İçine kapanmak evdeki ekmek, tuz gibi değil de eve ara sıra giren bir paket tatlı gibi olmalıymış. Her gün eve girerse bayacağı unutulmamalıymış. Sevdiklerine seni tanımaları için yardım etmezsen, tanımadıkları için üzülünce de üzüldüğünü anlamazlarmış. Başlangıcını unutacağın kadar uzun süre boyunca kendini kapatırsan, açtığın ilk zamanlar sıkıntılı geçermiş. Gözünü alan gün ışığına alışmak kadar geçecek süreye de bir zahmet katlanmak gerekirmiş.

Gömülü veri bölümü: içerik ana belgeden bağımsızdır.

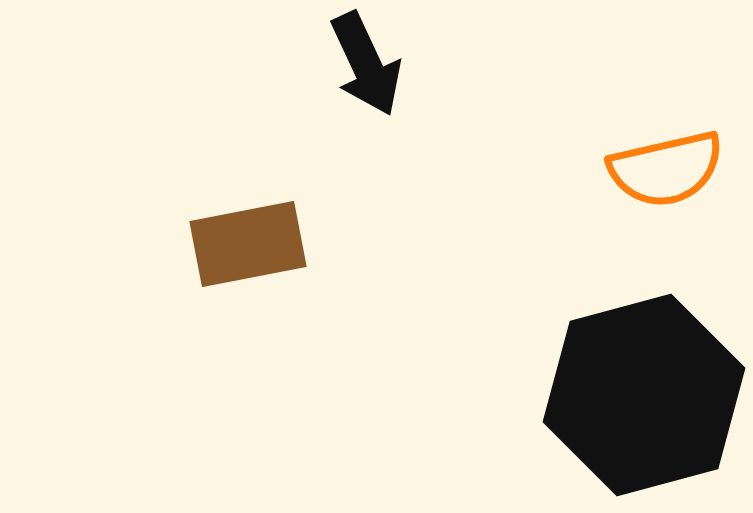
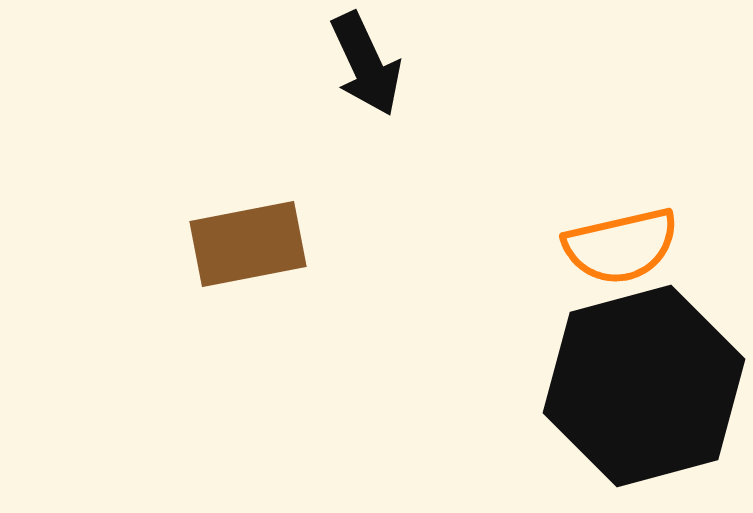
orange semicircle: moved 45 px left, 77 px down
black hexagon: moved 9 px up
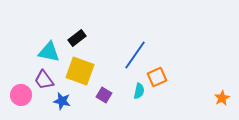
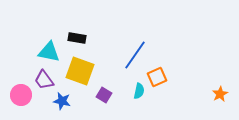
black rectangle: rotated 48 degrees clockwise
orange star: moved 2 px left, 4 px up
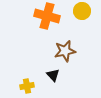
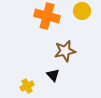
yellow cross: rotated 16 degrees counterclockwise
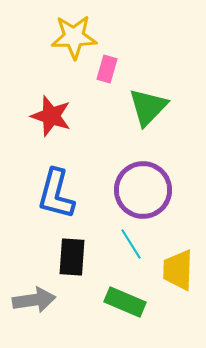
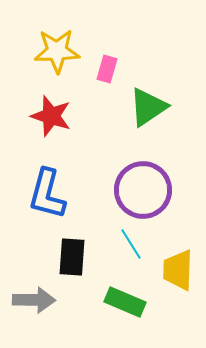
yellow star: moved 17 px left, 14 px down
green triangle: rotated 12 degrees clockwise
blue L-shape: moved 9 px left
gray arrow: rotated 9 degrees clockwise
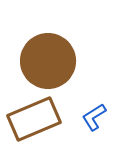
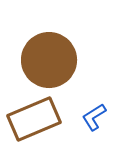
brown circle: moved 1 px right, 1 px up
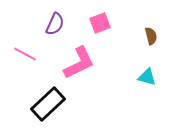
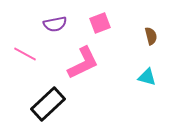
purple semicircle: rotated 55 degrees clockwise
pink L-shape: moved 4 px right
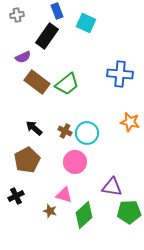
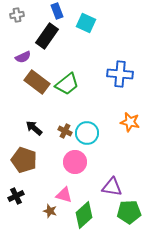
brown pentagon: moved 3 px left; rotated 25 degrees counterclockwise
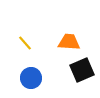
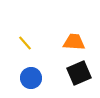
orange trapezoid: moved 5 px right
black square: moved 3 px left, 3 px down
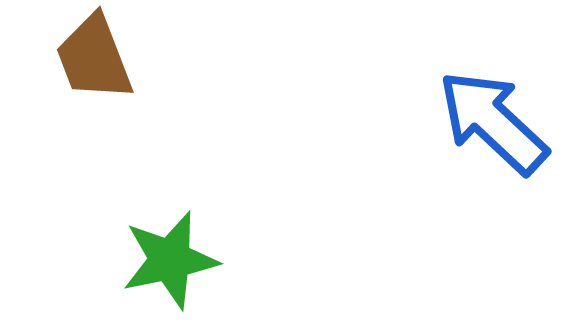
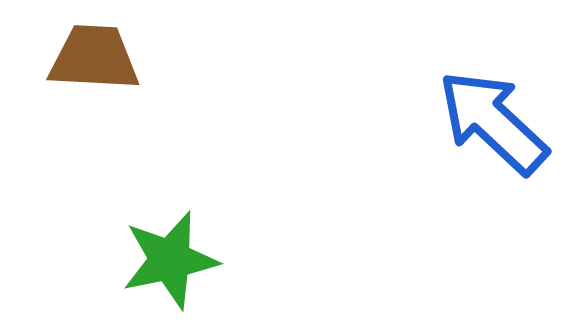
brown trapezoid: rotated 114 degrees clockwise
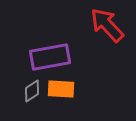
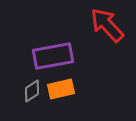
purple rectangle: moved 3 px right, 1 px up
orange rectangle: rotated 16 degrees counterclockwise
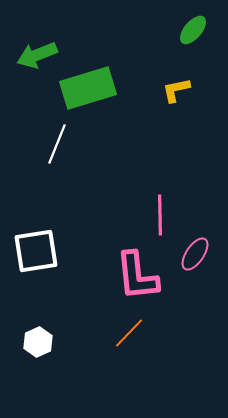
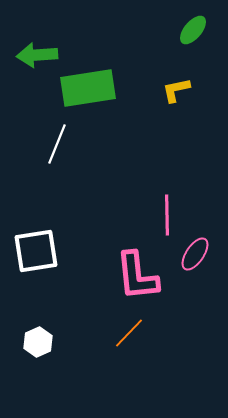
green arrow: rotated 18 degrees clockwise
green rectangle: rotated 8 degrees clockwise
pink line: moved 7 px right
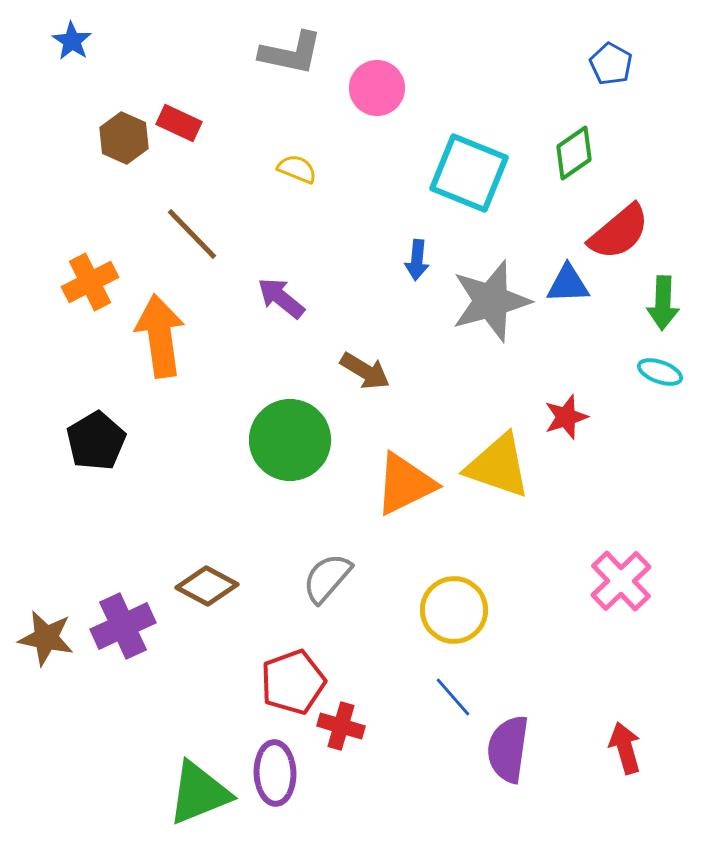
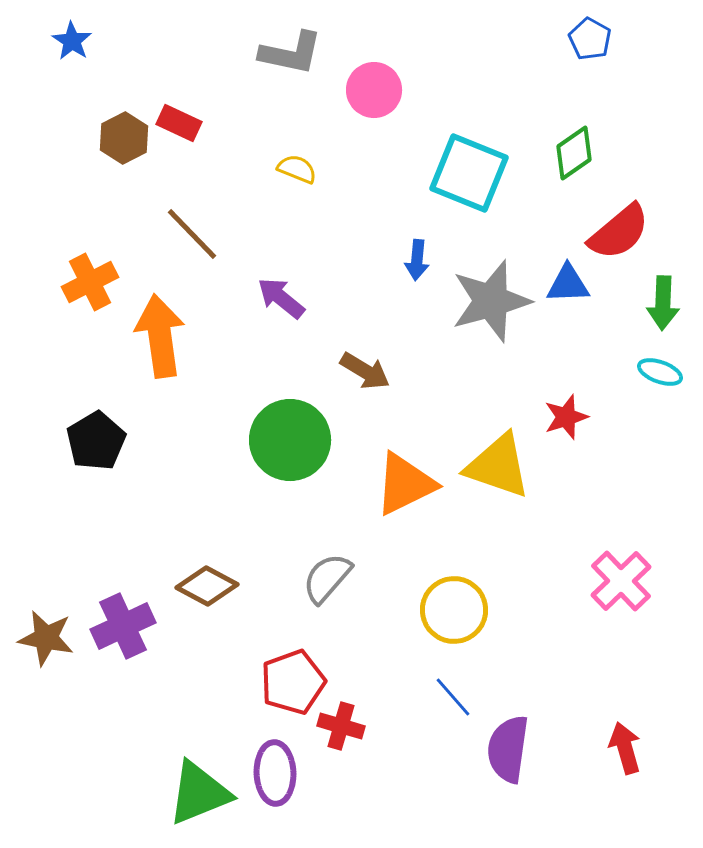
blue pentagon: moved 21 px left, 25 px up
pink circle: moved 3 px left, 2 px down
brown hexagon: rotated 9 degrees clockwise
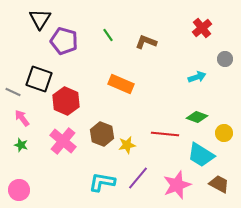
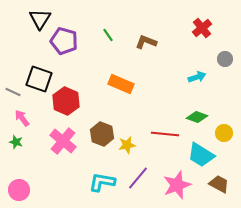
green star: moved 5 px left, 3 px up
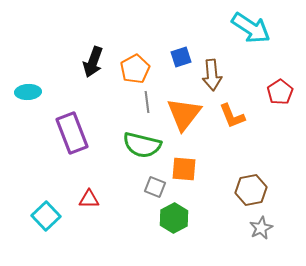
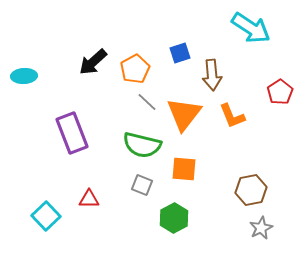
blue square: moved 1 px left, 4 px up
black arrow: rotated 28 degrees clockwise
cyan ellipse: moved 4 px left, 16 px up
gray line: rotated 40 degrees counterclockwise
gray square: moved 13 px left, 2 px up
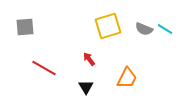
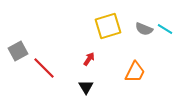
gray square: moved 7 px left, 24 px down; rotated 24 degrees counterclockwise
red arrow: rotated 72 degrees clockwise
red line: rotated 15 degrees clockwise
orange trapezoid: moved 8 px right, 6 px up
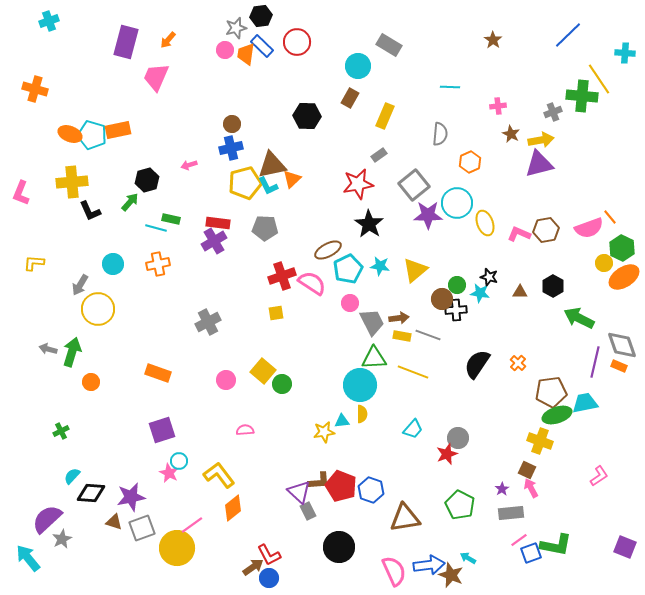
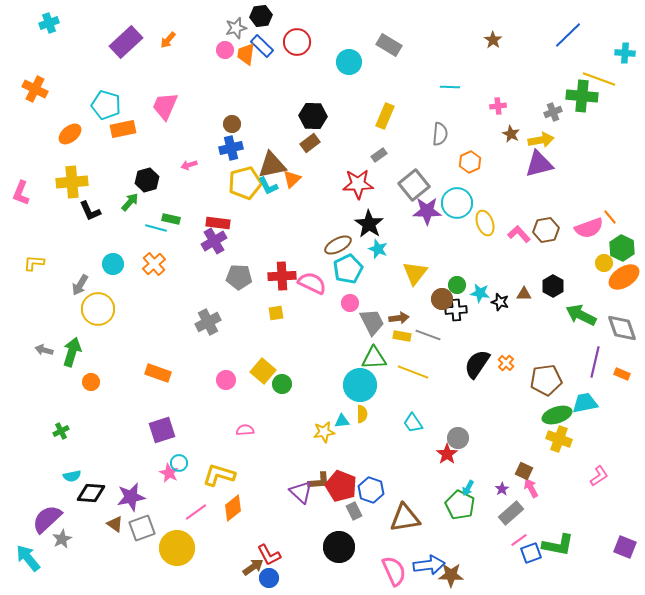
cyan cross at (49, 21): moved 2 px down
purple rectangle at (126, 42): rotated 32 degrees clockwise
cyan circle at (358, 66): moved 9 px left, 4 px up
pink trapezoid at (156, 77): moved 9 px right, 29 px down
yellow line at (599, 79): rotated 36 degrees counterclockwise
orange cross at (35, 89): rotated 10 degrees clockwise
brown rectangle at (350, 98): moved 40 px left, 45 px down; rotated 24 degrees clockwise
black hexagon at (307, 116): moved 6 px right
orange rectangle at (118, 130): moved 5 px right, 1 px up
orange ellipse at (70, 134): rotated 60 degrees counterclockwise
cyan pentagon at (92, 135): moved 14 px right, 30 px up
red star at (358, 184): rotated 8 degrees clockwise
purple star at (428, 215): moved 1 px left, 4 px up
gray pentagon at (265, 228): moved 26 px left, 49 px down
pink L-shape at (519, 234): rotated 25 degrees clockwise
brown ellipse at (328, 250): moved 10 px right, 5 px up
orange cross at (158, 264): moved 4 px left; rotated 30 degrees counterclockwise
cyan star at (380, 266): moved 2 px left, 17 px up; rotated 12 degrees clockwise
yellow triangle at (415, 270): moved 3 px down; rotated 12 degrees counterclockwise
red cross at (282, 276): rotated 16 degrees clockwise
black star at (489, 277): moved 11 px right, 25 px down
pink semicircle at (312, 283): rotated 8 degrees counterclockwise
brown triangle at (520, 292): moved 4 px right, 2 px down
green arrow at (579, 318): moved 2 px right, 3 px up
gray diamond at (622, 345): moved 17 px up
gray arrow at (48, 349): moved 4 px left, 1 px down
orange cross at (518, 363): moved 12 px left
orange rectangle at (619, 366): moved 3 px right, 8 px down
brown pentagon at (551, 392): moved 5 px left, 12 px up
cyan trapezoid at (413, 429): moved 6 px up; rotated 105 degrees clockwise
yellow cross at (540, 441): moved 19 px right, 2 px up
red star at (447, 454): rotated 15 degrees counterclockwise
cyan circle at (179, 461): moved 2 px down
brown square at (527, 470): moved 3 px left, 1 px down
yellow L-shape at (219, 475): rotated 36 degrees counterclockwise
cyan semicircle at (72, 476): rotated 144 degrees counterclockwise
purple triangle at (299, 492): moved 2 px right
gray rectangle at (308, 511): moved 46 px right
gray rectangle at (511, 513): rotated 35 degrees counterclockwise
brown triangle at (114, 522): moved 1 px right, 2 px down; rotated 18 degrees clockwise
pink line at (192, 525): moved 4 px right, 13 px up
green L-shape at (556, 545): moved 2 px right
cyan arrow at (468, 558): moved 70 px up; rotated 91 degrees counterclockwise
brown star at (451, 575): rotated 20 degrees counterclockwise
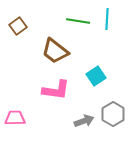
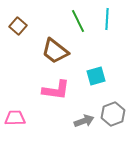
green line: rotated 55 degrees clockwise
brown square: rotated 12 degrees counterclockwise
cyan square: rotated 18 degrees clockwise
gray hexagon: rotated 10 degrees clockwise
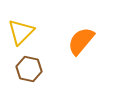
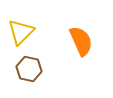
orange semicircle: rotated 116 degrees clockwise
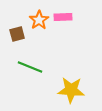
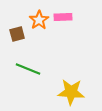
green line: moved 2 px left, 2 px down
yellow star: moved 2 px down
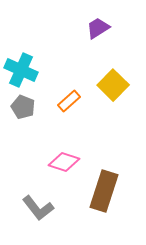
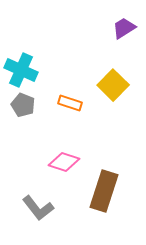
purple trapezoid: moved 26 px right
orange rectangle: moved 1 px right, 2 px down; rotated 60 degrees clockwise
gray pentagon: moved 2 px up
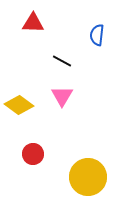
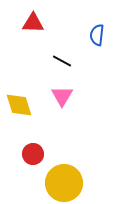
yellow diamond: rotated 36 degrees clockwise
yellow circle: moved 24 px left, 6 px down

not: Kendi kalemime güvenemeyip google efendide "bir dosta açılmak" diye aratıp edebi metinler bulmayı beklerken, bütün sonuçlar bilgisayarı DOStan nasıl açacağımla ilgili çıkınca iş başa düştü. Bu arada alemdeki tek duygusal ben miyim diye de düşünmedim değil.

16 Eylül 2010 Perşembe

2010 FIBA Dünya Basketbol şampiyonasında etrafımdaki dalgaya kapılarak bizim takımın çıktığı her maçı seyrettim. Mağlubiyetsiz ilerledikçe mutlu oldum, yarıfinalde ömrüm yarılandı, finali ne sen sor ne ben söyleyim. Şampiyona bitip de "Alışmıştık ya, keşke seyredecek başka maçlar olsa. Dur bakalım lig ne zaman başlıyor?" demeye başlayınca bir deja-vu hissiyle kendimi ergen zamanlarımda buldum.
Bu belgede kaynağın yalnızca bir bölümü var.